*** INFORMATION ***

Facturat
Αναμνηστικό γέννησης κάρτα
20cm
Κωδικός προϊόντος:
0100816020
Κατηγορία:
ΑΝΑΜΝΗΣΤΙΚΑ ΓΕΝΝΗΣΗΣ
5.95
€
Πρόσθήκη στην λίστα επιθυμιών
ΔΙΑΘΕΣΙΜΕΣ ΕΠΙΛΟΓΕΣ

*** End of INFORMATION ***
*** INFORMATION ***

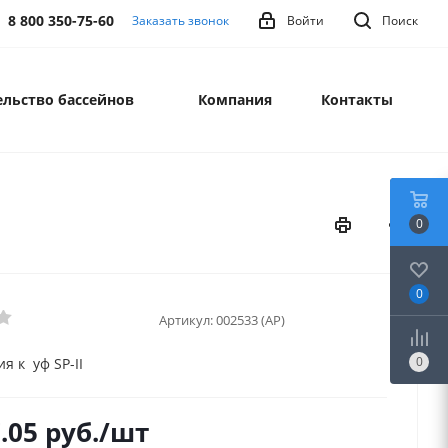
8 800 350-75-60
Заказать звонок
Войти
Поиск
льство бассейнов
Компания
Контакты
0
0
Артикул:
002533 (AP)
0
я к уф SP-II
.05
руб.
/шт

*** End of INFORMATION ***

## WHAT YOU SHOULD DO
From the records above, print only the lines between the one holding "Πρόσθήκη στην λίστα επιθυμιών" and the one holding "ΔΙΑΘΕΣΙΜΕΣ ΕΠΙΛΟΓΕΣ", inclusive, exactly as they stand.

## ANSWER SECTION
Πρόσθήκη στην λίστα επιθυμιών
ΔΙΑΘΕΣΙΜΕΣ ΕΠΙΛΟΓΕΣ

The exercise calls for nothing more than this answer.